Hello!
I have a huge problem with my file server (OpenSuse 11.3 - 64bit, kernel-2.6.34.7-0.7-default). I’ve just installed an Intel SASUC8I card, connected 3 of the 7 Samsung 2TB drives I have to it and after about one hour, it dropped 2 of the disks.
I’ve managed to trace the problem to the card BIOS, which I’ve replaced with the non-raid edition, so it should now work fine with the kernel raid now.
The problem is that I can’t find a way to “un-fail” these 2 disks. I’m more than positive, that these drives are just fine, only the controller was misbehaving. The dropout also couldn’t have created any data inconsistency either, since the 2 drives dropped out virtually at the same time and there was no writing being done at the time.

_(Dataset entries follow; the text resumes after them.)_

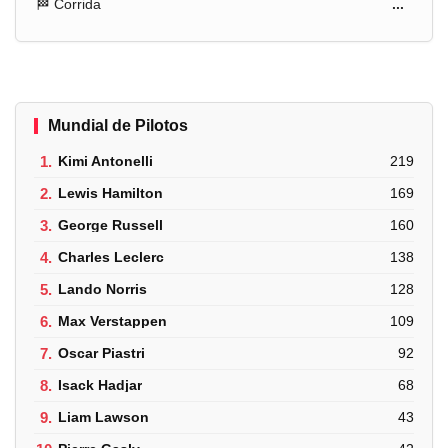
🏁 Corrida
...
Mundial de Pilotos
1.
Kimi Antonelli
219
2.
Lewis Hamilton
169
3.
George Russell
160
4.
Charles Leclerc
138
5.
Lando Norris
128
6.
Max Verstappen
109
7.
Oscar Piastri
92
8.
Isack Hadjar
68
9.
Liam Lawson
43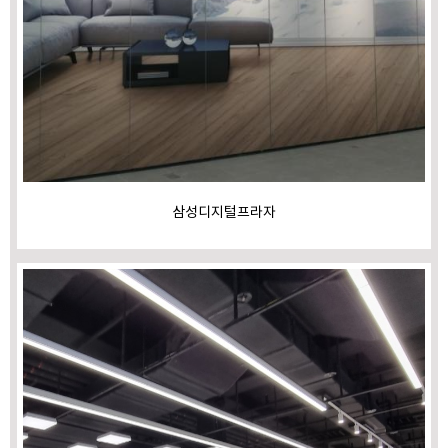
삼성디지털프라자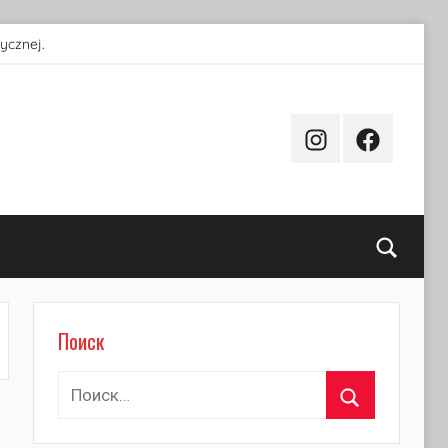
ycznej.
Instagram
Facebook
Поиск
Поиск
Найти:
Поиск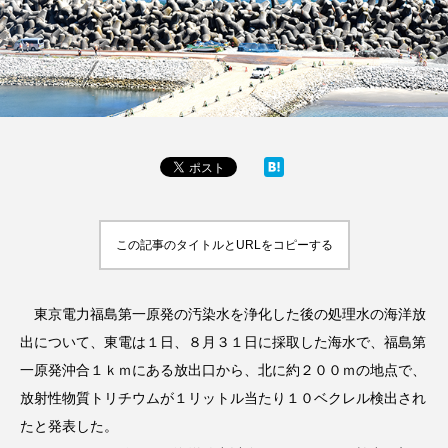
この記事のタイトルとURLをコピーする
東京電力福島第一原発の汚染水を浄化した後の処理水の海洋放
出について、東電は１日、８月３１日に採取した海水で、福島第
一原発沖合１ｋｍにある放出口から、北に約２００ｍの地点で、
放射性物質トリチウムが１リットル当たり１０ベクレル検出され
たと発表した。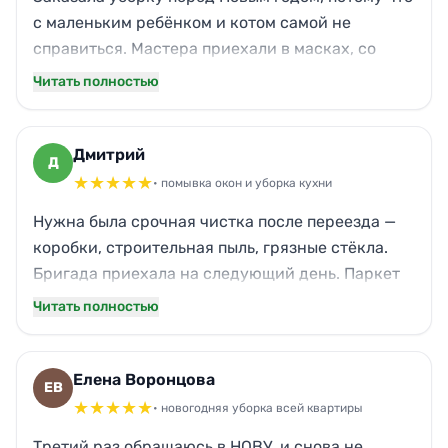
с маленьким ребёнком и котом самой не
справиться. Мастера приехали в масках, со
своей химией. Без резкого запаха — для меня
Читать полностью
это важно. Весь налёт в ванной смыли, зеркала
до скрипа. Даже внутри шкафа в прихожей
порядок навели. Кот, кстати, не стрессовал,
Дмитрий
Д
девушки вели себя аккуратно. Дом теперь
★
★
★
★
★
• помывка окон и уборка кухни
пахнет свежестью, а не хвоей пока, но это уже
Нужна была срочная чистка после переезда —
наша забота.
коробки, строительная пыль, грязные стёкла.
Бригада приехала на следующий день. Паркет
не узнать, вернули ему цвет. Кухонный
Читать полностью
гарнитур обезжирили, теперь не липнет. Всего
за пять часов превратили захламлённое
пространство в уют. Единственное — чуть
Елена Воронцова
ЕВ
задержались с началом, но предупредили.
★
★
★
★
★
• новогодняя уборка всей квартиры
Результатом более чем доволен.
Третий раз обращаюсь в НОВУ, и снова не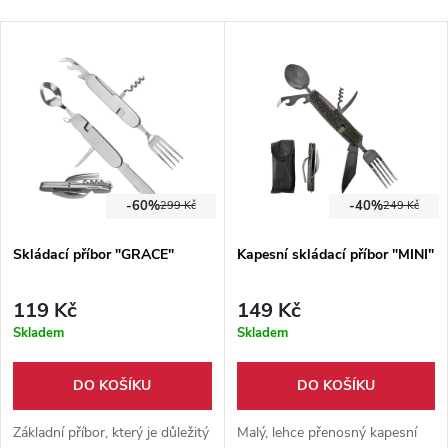
-60%
-40%
299 Kč
249 Kč
Skládací příbor "GRACE"
Kapesní skládací příbor "MINI"
119 Kč
149 Kč
Skladem
Skladem
DO KOŠÍKU
DO KOŠÍKU
Základní příbor, který je důležitý
Malý, lehce přenosný kapesní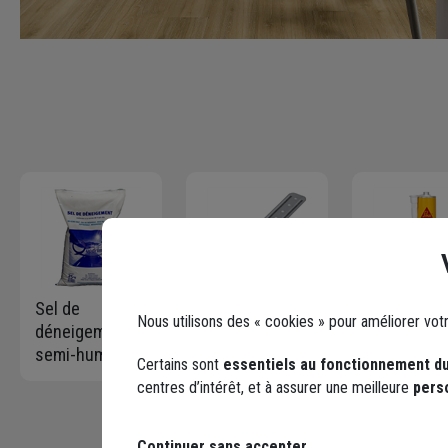
Sel de
Suspente
Mastic coll
Nous utilisons des « cookies » pour améliorer vot
déneigement
universelle
Sika Sikafl
semi-humide
Gypso acier
High Tack
Certains sont
essentiels au fonctionnement du
préventif ou
galvanisé -
cartouche 
centres d’intérêt, et à assurer une meilleure
pers
curatif -
fourrure F45 et
ml blanc
Quadrimex
F47 longueur
Sels - Sac de
17,0 CM - boîte
Continuer sans accepter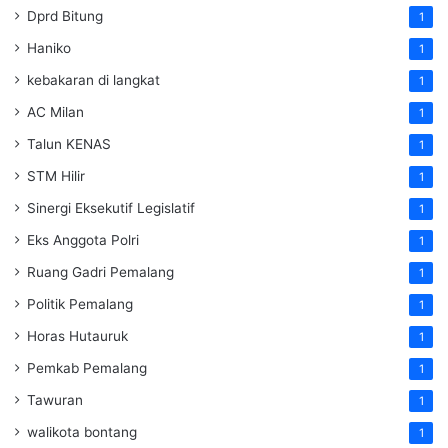
Dprd Bitung
1
Haniko
1
kebakaran di langkat
1
AC Milan
1
Talun KENAS
1
STM Hilir
1
Sinergi Eksekutif Legislatif
1
Eks Anggota Polri
1
Ruang Gadri Pemalang
1
Politik Pemalang
1
Horas Hutauruk
1
Pemkab Pemalang
1
Tawuran
1
walikota bontang
1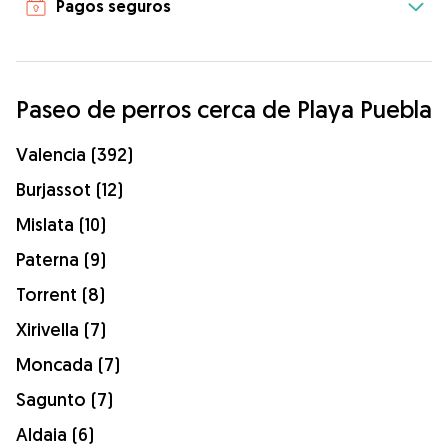
Pagos seguros
Paseo de perros cerca de Playa Puebla
Valencia (392)
Burjassot (12)
Mislata (10)
Paterna (9)
Torrent (8)
Xirivella (7)
Moncada (7)
Sagunto (7)
Aldaia (6)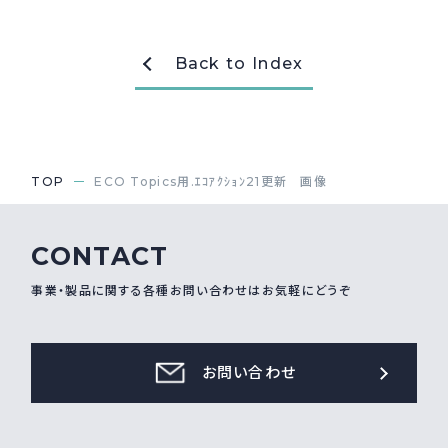
採用情報
Recruit
Back to Index
お問い合わせ
TOP
ECO Topics用.ｴｺｱｸｼｮﾝ21更新 画像
webカタログ
CONTACT
事業・製品に関する各種お問い合わせはお気軽にどうぞ
お問い合わせ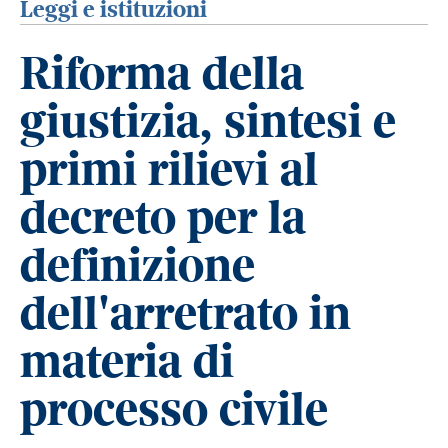
Leggi e istituzioni
Riforma della
giustizia, sintesi e
primi rilievi al
decreto per la
definizione
dell'arretrato in
materia di
processo civile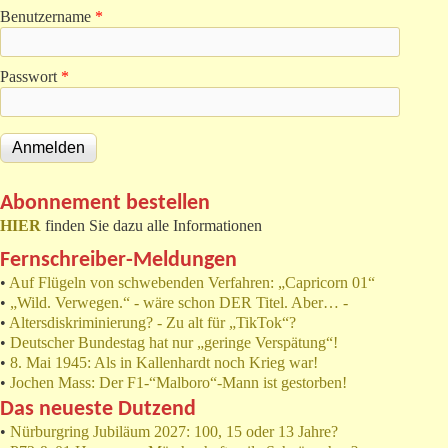
Benutzername
*
Passwort
*
Abonnement bestellen
HIER
finden Sie dazu alle Informationen
Fernschreiber-Meldungen
•
Auf Flügeln von schwebenden Verfahren: „Capricorn 01“
•
„Wild. Verwegen.“ - wäre schon DER Titel. Aber… -
•
Altersdiskriminierung? - Zu alt für „TikTok“?
•
Deutscher Bundestag hat nur „geringe Verspätung“!
•
8. Mai 1945: Als in Kallenhardt noch Krieg war!
•
Jochen Mass: Der F1-“Malboro“-Mann ist gestorben!
Das neueste Dutzend
•
Nürburgring Jubiläum 2027: 100, 15 oder 13 Jahre?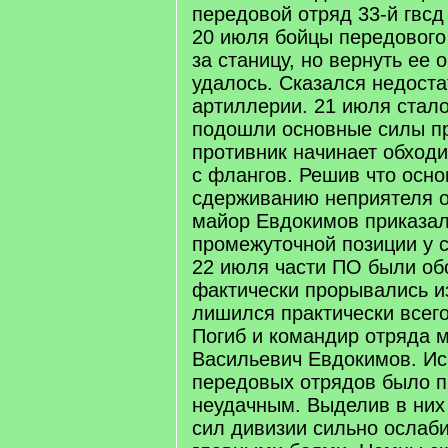
передовой отряд 33-й гвсд
20 июля бойцы передового
за станицу, но вернуть ее 
удалось. Сказался недоста
артиллерии. 21 июля стало
подошли основные силы пр
противник начинает обходи
с флангов. Решив что осно
сдерживанию неприятеля 
майор Евдокимов приказал
промежуточной позиции у 
22 июля части ПО были об
фактически прорывались и
лишился практически всего
Погиб и командир отряда 
Васильевич Евдокимов. И
передовых отрядов было п
неудачным. Выделив в них 
сил дивизии сильно ослаб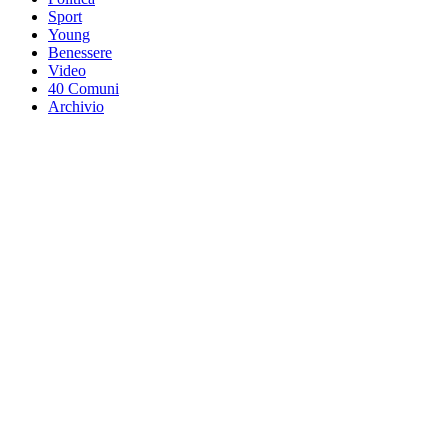
Sport
Young
Benessere
Video
40 Comuni
Archivio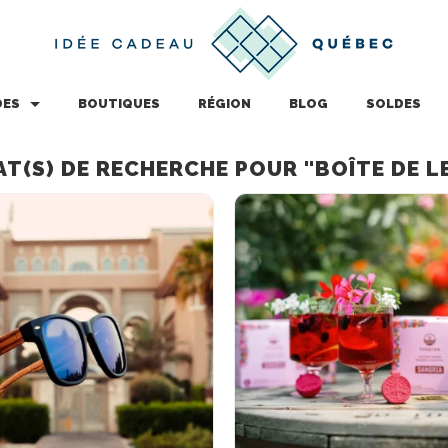
DES
BOUTIQUES
RÉGION
BLOG
SOLDES
AT(S) DE RECHERCHE POUR "BOÎTE DE L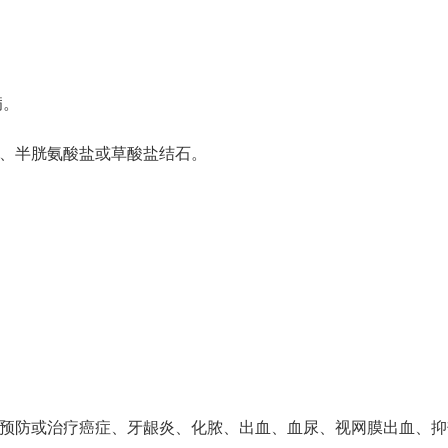
病。
盐、半胱氨酸盐或草酸盐结石。
：预防或治疗癌症、牙龈炎、化脓、出血、血尿、视网膜出血、抑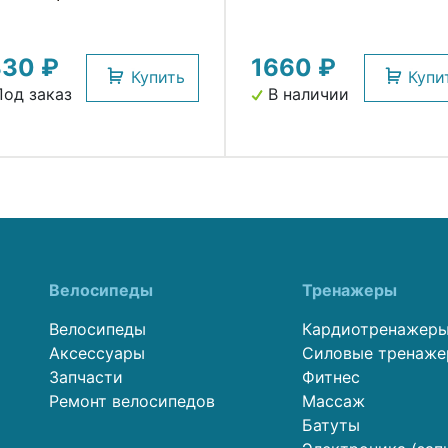
330 ₽
1660 ₽
Купить
Купи
од заказ
В наличии
Велосипеды
Тренажеры
Велосипеды
Кардиотренажер
Аксессуары
Силовые тренаж
Запчасти
Фитнес
Ремонт велосипедов
Массаж
Батуты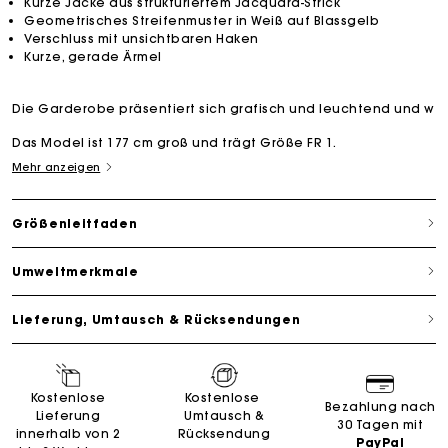
Kurze Jacke aus strukturiertem Jacquard-Strick
Geometrisches Streifenmuster in Weiß auf Blassgelb
Verschluss mit unsichtbaren Haken
Kurze, gerade Ärmel
Die Garderobe präsentiert sich grafisch und leuchtend und w
Das Model ist 177 cm groß und trägt Größe FR 1.
Mehr anzeigen
Größenleitfaden
Umweltmerkmale
Lieferung, Umtausch & Rücksendungen
Kostenlose
Kostenlose
Bezahlung nach
Lieferung
Umtausch &
30 Tagen mit
innerhalb von 2
Rücksendung
PayPal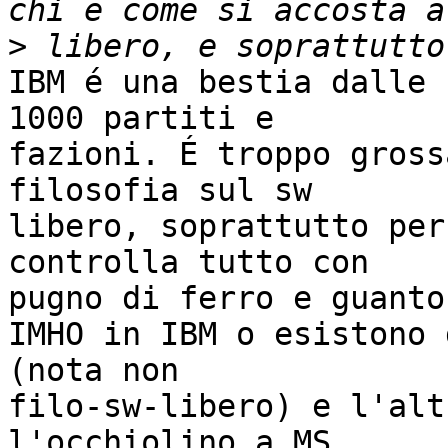
>
IBM é una bestia dalle 
1000 partiti e

fazioni. É troppo gross
filosofia sul sw

libero, soprattutto per
controlla tutto con

pugno di ferro e guanto
IMHO in IBM o esistono 
(nota non

filo-sw-libero) e l'alt
l'occhiolino a MS. 
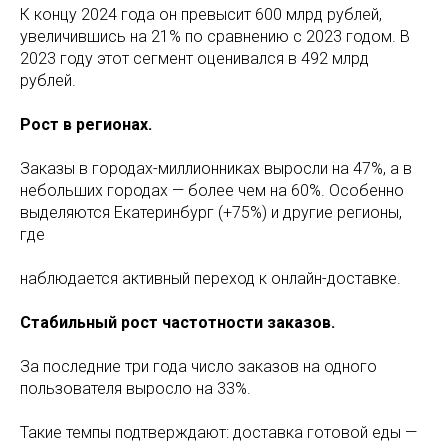
К концу 2024 года он превысит 600 млрд рублей,
увеличившись на 21% по сравнению с 2023 годом. В
2023 году этот сегмент оценивался в 492 млрд
рублей.
Рост в регионах.
Заказы в городах-миллионниках выросли на 47%, а в
небольших городах — более чем на 60%. Особенно
выделяются Екатеринбург (+75%) и другие регионы,
где
наблюдается активный переход к онлайн-доставке.
Стабильный рост частотности заказов.
За последние три года число заказов на одного
пользователя выросло на 33%.
Такие темпы подтверждают: доставка готовой еды —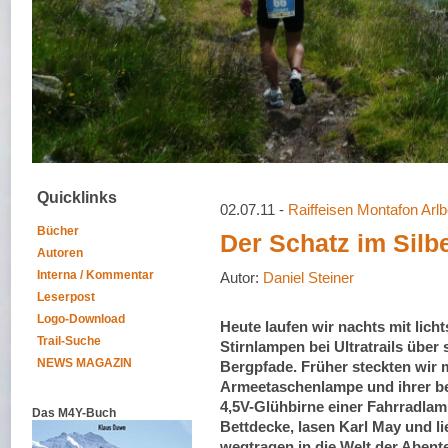
Quicklinks
02.07.11 -
Raiffeisen Montafon Arl
Bücher
Der Schatz im Silbe
Autoren
Interna / Kommentar
Autor:
Daniel Steiner
Leserpost
Logo-Download
Heute laufen wir nachts mit lich
Trail-Suche
Stirnlampen bei Ultratrails über 
NEWS MAGAZIN
Bergpfade. Früher steckten wir m
Armeetaschenlampe und ihrer b
4,5V-Glühbirne einer Fahrradlam
Das M4Y-Buch
Bettdecke, lasen Karl May und l
wegtragen in die Welt der Abent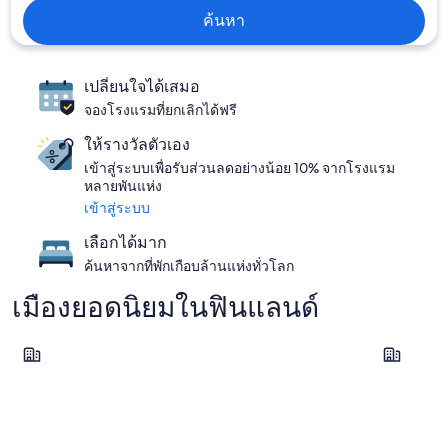
ค้นหา
เปลี่ยนใจได้เสมอ
จองโรงแรมที่ยกเลิกได้ฟรี
ให้รางวัลตัวเอง
เข้าสู่ระบบเพื่อรับส่วนลดอย่างน้อย 10% จากโรงแรม
หลายพันแห่ง
เข้าสู่ระบบ
เลือกได้มาก
ค้นหาจากที่พักเกือบล้านแห่งทั่วโลก
เมืองยอดนิยมในฟินแลนด์
Jyväskylä
เฮลซิงกิ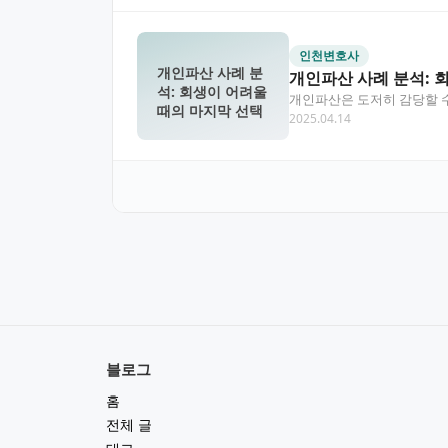
인천변호사
개인파산 사례 분
개인파산 사례 분석: 
석: 회생이 어려울
개인파산은 도저히 감당할 수
때의 마지막 선택
2025.04.14
으로 다양한 개인파산…
블로그
홈
전체 글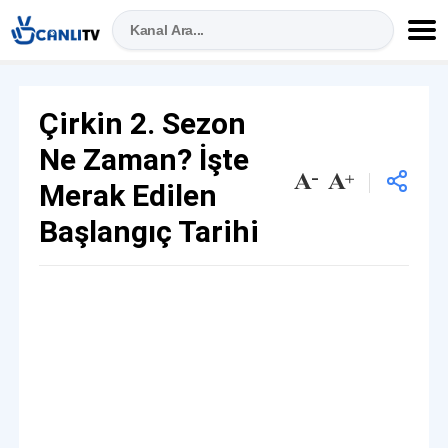
Çirkin 2. Sezon
Ne Zaman? İşte
Merak Edilen
Başlangıç Tarihi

I’ve tried add/re-add, I get either mdadm: cannot get array info for /dev/md0 or mdadm: add new device failed for /dev/sdi1 as 7: Invalid argument (depending on the raid being run or being stopped, in either case, mdstat reports it to be inactive)
For a normal or forced assemble, I get mdadm: /dev/md0 assembled from 5 drives and 1 spare - not enough to start the array.
I’ve been googleing like crazy, also trying to get info from mdadm’s help and man, but nothing seems to deal with such a freak accident.
An other interesting thing is, that if I reboot the system, mdstat shows md0 as inactive, but lists all the devices with no flags. It’s only after a run command, that it changes to the 5 remaining devices, all with (S) flags.
Alternatively: does anyone know where device failure info is stored? If I could in some way remove this information from the system (even by reinstalling the OS), I should be able to reassemble the array… Or is it stored in the member drive super-blocks?
About 80% of this array’s data is backed up, so if all else fails, I can restore most of its content, but I’d much prefer to reassemble this one as a whole, since there was absolutely no chance of data corruption.
Any and all help is much appreciated! Tank you!